PONTAUBAULT 1944 b24
NAISSANCE D'UNE AMITIE FRANCO-AMERICAINE
'' 1994 marque le cinquantenaire du débarquement, des bombardements, des combats de la Libération : le demi-siècle écoulé a laissé s'estomper bien des souvenirs. Assurément les évènements majeurs restent consignés dans les livres d'histoire ou les mémoires écrits par les stratèges, les chroniqueurs ou les historiens de métier. Mais, les péripéties vécues à l'échelle de nos villages, qui s'en souviendrait quand auront disparu les derniers survivants de ceux qui étaient encore des gamins en 1944 ? ''
Abbé Marcel LELEGARD

En hommage à mon ami disparu, à sa famille, à ses camarades rescapés et disparus, à mes parents et à tous les braves gens, qui dans l'ombre ont fait tout simplement leur devoir et contribué à notre liberté.

INTRODUCTION

Cette histoire mérite une explication. Il s'agit de deux récits parallèles d'une période vécue ensemble, période douloureuse s'il en fut pleine de risques, de contraintes et d'horreurs. Nous sommes alors dans les mois du débarquement allié en Normandie, en Juin et Juillet 1944, près d'un lieu qui, par les circonstances, est devenu célèbre. Il s'agit de Pontaubault et ses ponts sur la rivière Sélune : l'un, voie de chemin de fer, l'autre voie routière reliant la Normandie à la Bretagne. Bombardés à cinquante-quatre reprises, ces derniers résistèrent longtemps à toutes les attaques et, si le pont du chemin de fer s'effondra sous les bombes, le pont de pierre resta presque intact. Il devint le goulot par où s'engagea la glorieuse armée PATTON qui vit passer en 72 heures 7 divisions, soit plus de 100 000 hommes et une dizaine de milliers de véhicules, selon les rapports alliés.

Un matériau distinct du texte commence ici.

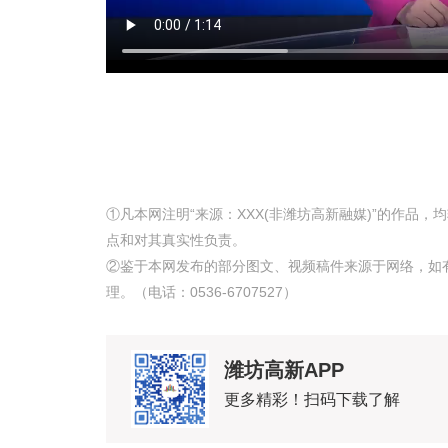
①凡本网注明“来源：XXX(非潍坊高新融媒)”的作品
点和对其真实性负责。
②鉴于本网发布的部分图文、视频稿件来源于网络，如
理。（电话：0536-6707527）
潍坊高新APP
更多精彩！扫码下载了解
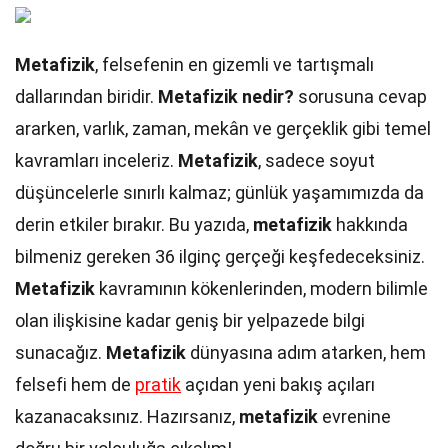
Metafizik
, felsefenin en gizemli ve tartışmalı
dallarından biridir.
Metafizik nedir?
sorusuna cevap
ararken, varlık, zaman, mekân ve gerçeklik gibi temel
kavramları inceleriz.
Metafizik
, sadece soyut
düşüncelerle sınırlı kalmaz; günlük yaşamımızda da
derin etkiler bırakır. Bu yazıda,
metafizik
hakkında
bilmeniz gereken 36 ilginç gerçeği keşfedeceksiniz.
Metafizik
kavramının kökenlerinden, modern bilimle
olan ilişkisine kadar geniş bir yelpazede bilgi
sunacağız.
Metafizik
dünyasına adım atarken, hem
felsefi hem de
pratik
açıdan yeni bakış açıları
kazanacaksınız. Hazırsanız,
metafizik
evrenine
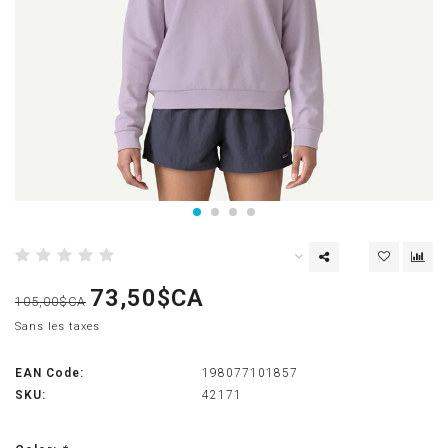
73,50$CA
105,00$CA
Sans les taxes
EAN Code:
198077101857
SKU:
42171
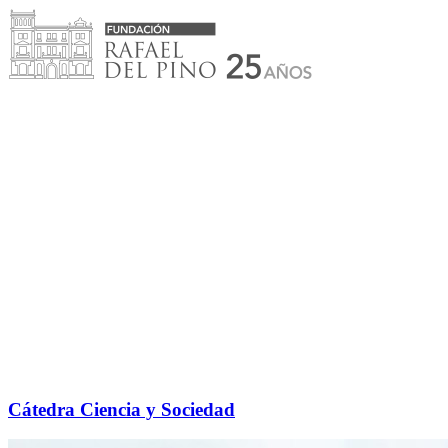
Saltar
al
contenido
Cátedra Ciencia y Sociedad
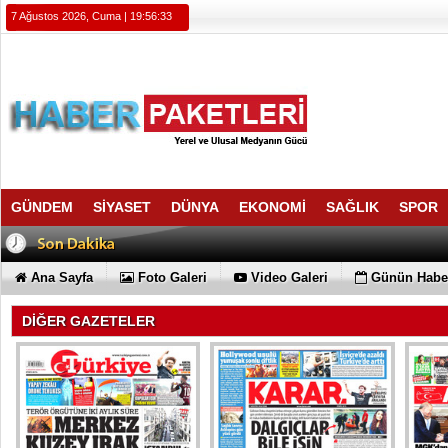
7 Ağustos 2026, Cuma | 19:56:33
GÜNDEM
SİYASET
DÜNYA
EKONOMİ
SAĞLIK
SPOR
Ana Sayfa
Foto Galeri
Video Galeri
Günün Haber
DİĞER GAZETELER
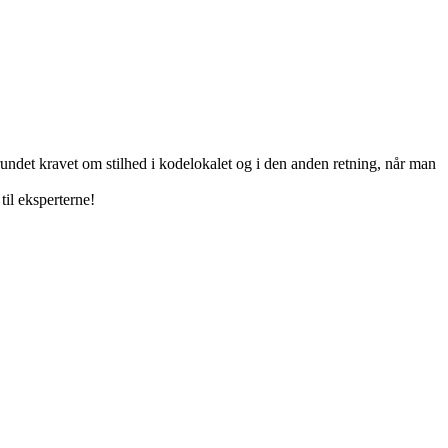
rundet kravet om stilhed i kodelokalet og i den anden retning, når man
til eksperterne!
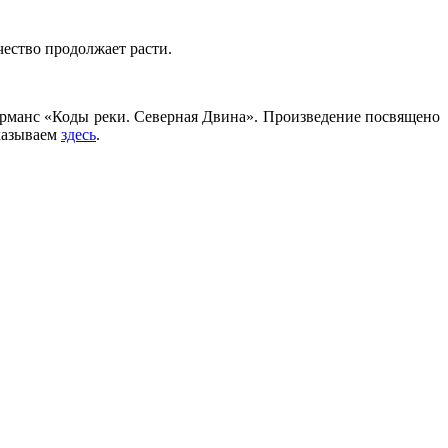
чество продолжает расти.
орманс «Коды реки. Северная Двина». Произведение посвящено
сказываем
здесь
.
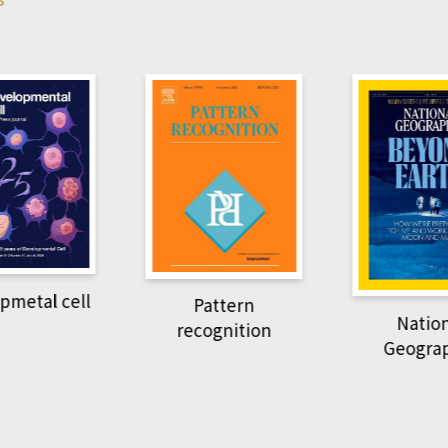
Har
Pattern
National
recognition
Geographic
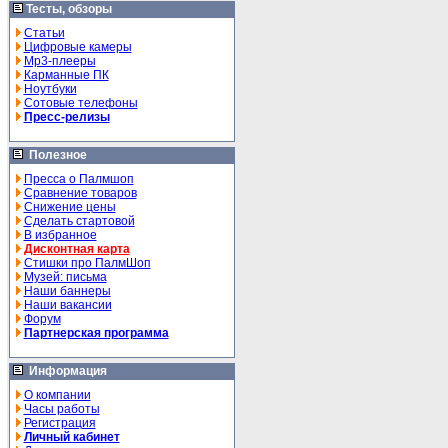
Тесты, обзоры
Статьи
Цифровые камеры
Mp3-плееры
Карманные ПК
Ноутбуки
Сотовые телефоны
Пресс-релизы
Полезное
Пресса о Палмшоп
Сравнение товаров
Снижение цены
Сделать стартовой
В избранное
Дисконтная карта
Стишки про ПалмШоп
Музей: письма
Наши баннеры
Наши вакансии
Форум
Партнерская программа
Информация
О компании
Часы работы
Регистрация
Личный кабинет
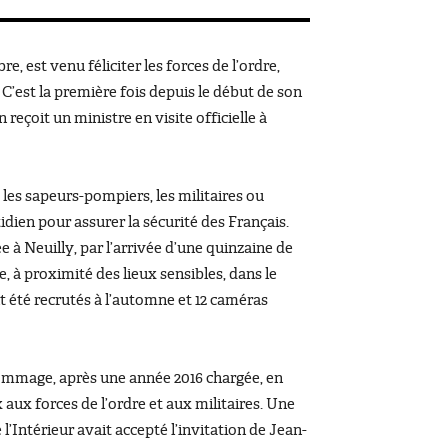
, est venu féliciter les forces de l’ordre,
 C’est la première fois depuis le début de son
çoit un ministre en visite officielle à
, les sapeurs-pompiers, les militaires ou
tidien pour assurer la sécurité des Français.
ée à Neuilly, par l’arrivée d’une quinzaine de
e, à proximité des lieux sensibles, dans le
nt été recrutés à l’automne et 12 caméras
hommage, après une année 2016 chargée, en
aux forces de l’ordre et aux militaires. Une
l’Intérieur avait accepté l’invitation de Jean-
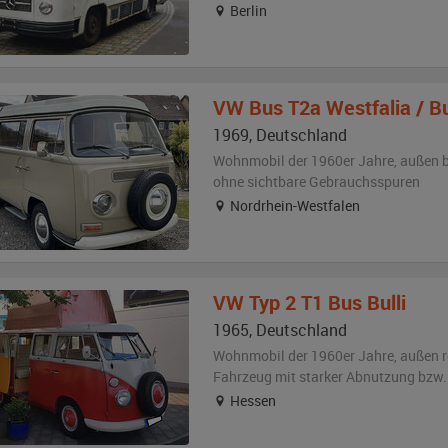
Berlin
VW
Bus T2a Westfalia / Bu
1969
,
Deutschland
Wohnmobil der 1960er Jahre,
außen
ohne sichtbare Gebrauchsspuren
Nordrhein-Westfalen
VW
Typ 2 T1 Bus Bulli
1965
,
Deutschland
Wohnmobil der 1960er Jahre,
außen
r
Fahrzeug
mit starker Abnutzung bzw.
Hessen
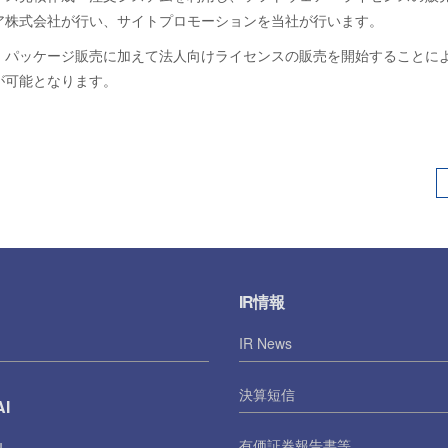
ア株式会社が行い、サイトプロモーションを当社が行います。
・パッケージ販売に加えて法人向けライセンスの販売を開始することに
が可能となります。
IR情報
IR News
決算短信
I
有価証券報告書等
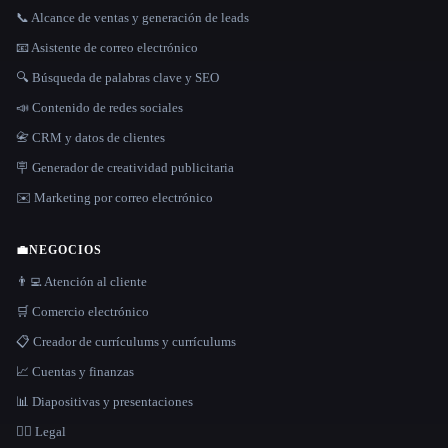
📞 Alcance de ventas y generación de leads
📧 Asistente de correo electrónico
🔍 Búsqueda de palabras clave y SEO
📣 Contenido de redes sociales
📇 CRM y datos de clientes
🪧 Generador de creatividad publicitaria
✉️ Marketing por correo electrónico
💼
NEGOCIOS
👨‍💻 Atención al cliente
🛒 Comercio electrónico
📋 Creador de currículums y currículums
📈 Cuentas y finanzas
📊 Diapositivas y presentaciones
👩‍⚖️ Legal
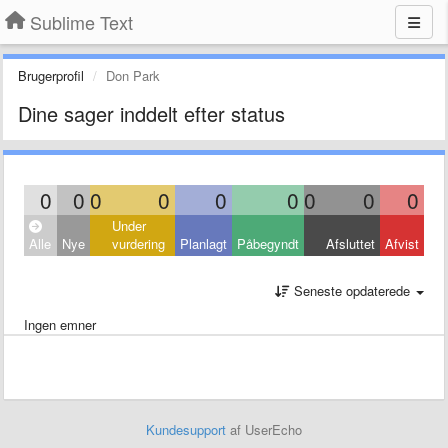
Sublime Text
Brugerprofil
Don Park
Dine sager inddelt efter status
0
0
0
0
0
0
0
0
0
Under
Alle
Nye
vurdering
Planlagt
Påbegyndt
Afsluttet
Afvist
Seneste opdaterede
Ingen emner
Kundesupport
af UserEcho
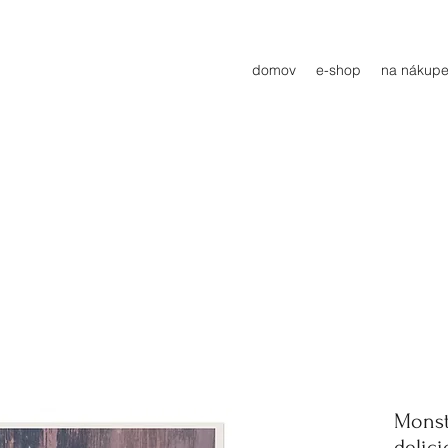
domov
e-shop
na nákupe
Monst
delici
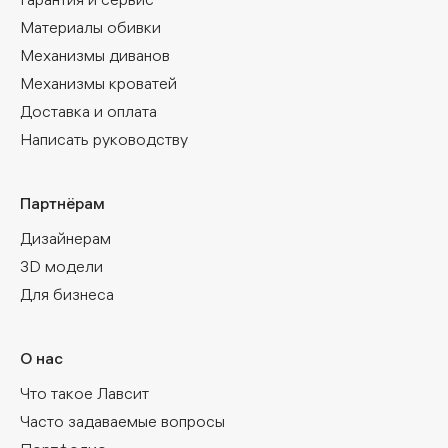
Материалы обивки
Механизмы диванов
Механизмы кроватей
Доставка и оплата
Написать руководству
Партнёрам
Дизайнерам
3D модели
Для бизнеса
О нас
Что такое Лавсит
Часто задаваемые вопросы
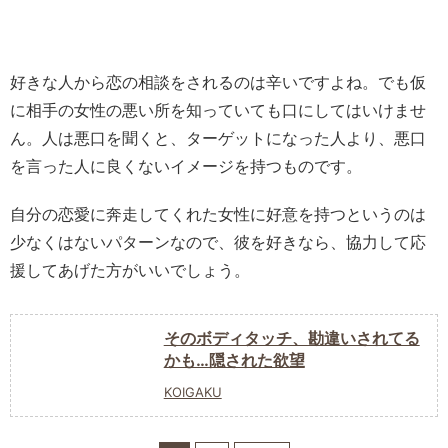
好きな人から恋の相談をされるのは辛いですよね。でも仮
に相手の女性の悪い所を知っていても口にしてはいけませ
ん。人は悪口を聞くと、ターゲットになった人より、悪口
を言った人に良くないイメージを持つものです。
自分の恋愛に奔走してくれた女性に好意を持つというのは
少なくはないパターンなので、彼を好きなら、協力して応
援してあげた方がいいでしょう。
そのボディタッチ、勘違いされてる
かも…隠された欲望
KOIGAKU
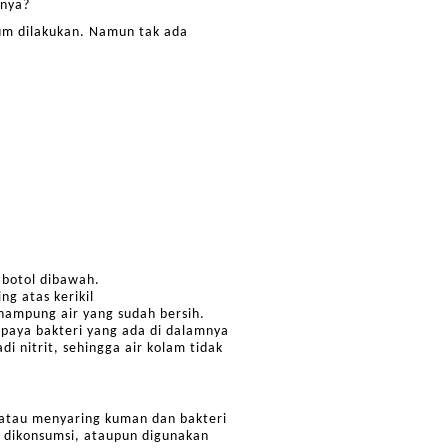
anya?
mum dilakukan. Namun tak ada
 botol dibawah.
ng atas kerikil
ampung air yang sudah bersih.
upaya bakteri yang ada di dalamnya
i nitrit, sehingga air kolam tidak
r atau menyaring kuman dan bakteri
uk dikonsumsi, ataupun digunakan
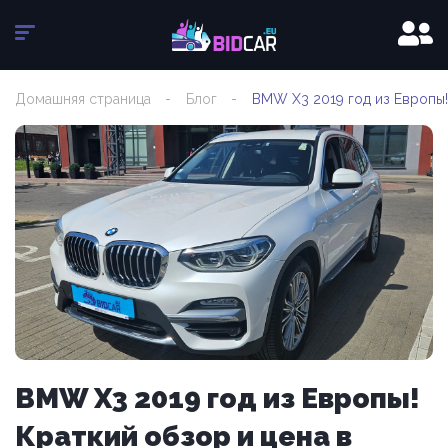
Домашняя страница
Блог
BMW X3 2019 год из Европы!
BMW X3 2019 год из Европы!
Краткий обзор и цена в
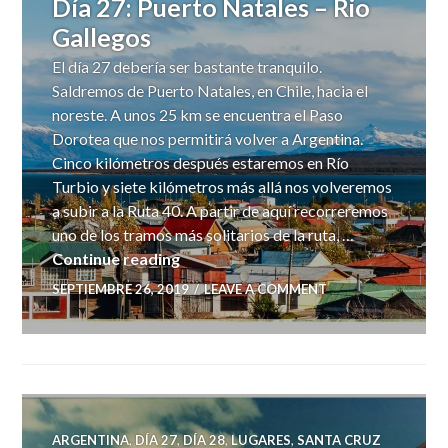
Día 27: Puerto Natales – Rio
Gallegos
El día 27 debería ser bastante tranquilo.
Saldremos de Puerto Natales, en Chile, hacia el
noreste. A unos 25 km se encuentra el Paso
Dorotea que nos permitirá volver a Argentina.
Cinco kilómetros después estaremos en Río
Turbio y siete kilómetros más allá nos volveremos
a subir a la Ruta 40. A partir de aquí recorreremos
uno de los tramos más solitarios de la ruta, …
Día 27: Puerto Natales – Rio Gallego
Continue reading
SEPTIEMBRE 26, 2019
LEAVE A COMMENT
ARGENTINA
,
DÍA 27
,
DÍA 28
,
LUGARES
,
SANTA CRUZ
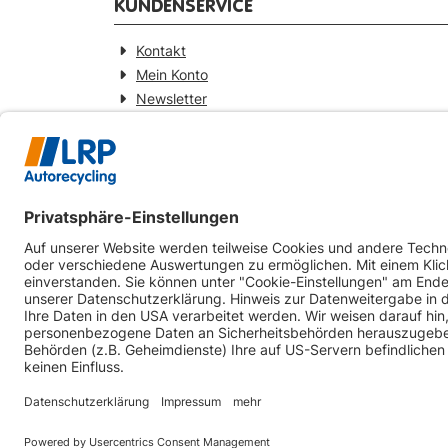
KUNDENSERVICE
Kontakt
Mein Konto
Newsletter
Widerrufsformular
KONTAKT
Webseitenbetreiber
LRP-Autorecycling Magdeburg GmbH
Am Zweigkanal 9
39126 Magdeburg
0391-5441930
info@lrp-autorecycling-magdeburg.de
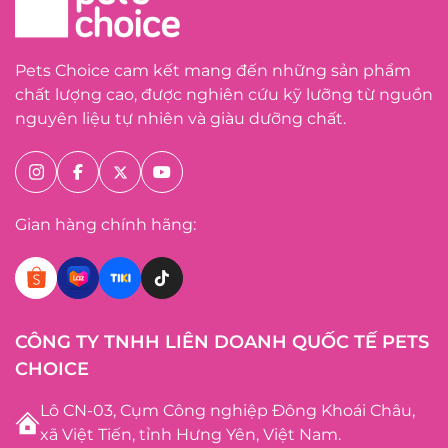
Pets Choice cam kết mang đến những sản phẩm
chất lượng cao, được nghiên cứu kỹ lưỡng từ nguồn
nguyên liệu tự nhiên và giàu dưỡng chất.
Gian hàng chính hãng:
CÔNG TY TNHH LIÊN DOANH QUỐC TẾ PETS
CHOICE
Lô CN-03, Cụm Công nghiệp Đông Khoái Châu,
xã Việt Tiến, tỉnh Hưng Yên, Việt Nam.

Le premier récit est américain : son auteur et acteur est un pilote de bombardier lourd Liberator B-24, touché lors d'un bombardement sur l'aérodrome de Rennes-Saint-Jacques et abattu près de Romillé. Le pilote tenta, de toute son énergie, avec une volonté farouche mais sans moyens pratiques et sans aucune aide, de regagner les lignes américaines.

Le second récit est celui d'un français "comme les autres" qui, sur le terrain subissait cette guerre insensée sans grand pouvoir, ni relations, fort seulement de son coeur et de son bon vouloir.

De leur rencontre fortuite, forgée par le destin, est née une profonde amitié qui ne s'est jamais démentie depuis cinquante ans, même après le décès du pilote en 1989. En 1990, son mérite fut enfin reconnu par l'attribution de nombreuses décorations et notamment la "Distinguished Flying cross".
Cette amitié continue entre les deux familles.

Cette histoire, qui fut surtout écrite pour qu'enfants et petits-enfants se souviennent (voir les dates de rédaction) devait rester familiale. Si elle est publiée maintenant, c'est sur l'insistance d'amis et de proches qui, pensant que la génération actuelle doit avoir une idée de ce que fut cette guerre terrible, non seulement au travers des récits des historiens professionnels, mais aussi à partir de simples personnes de la France profonde et de l'Amérique laborieuse qui ont vécu ces événements sur le terrain.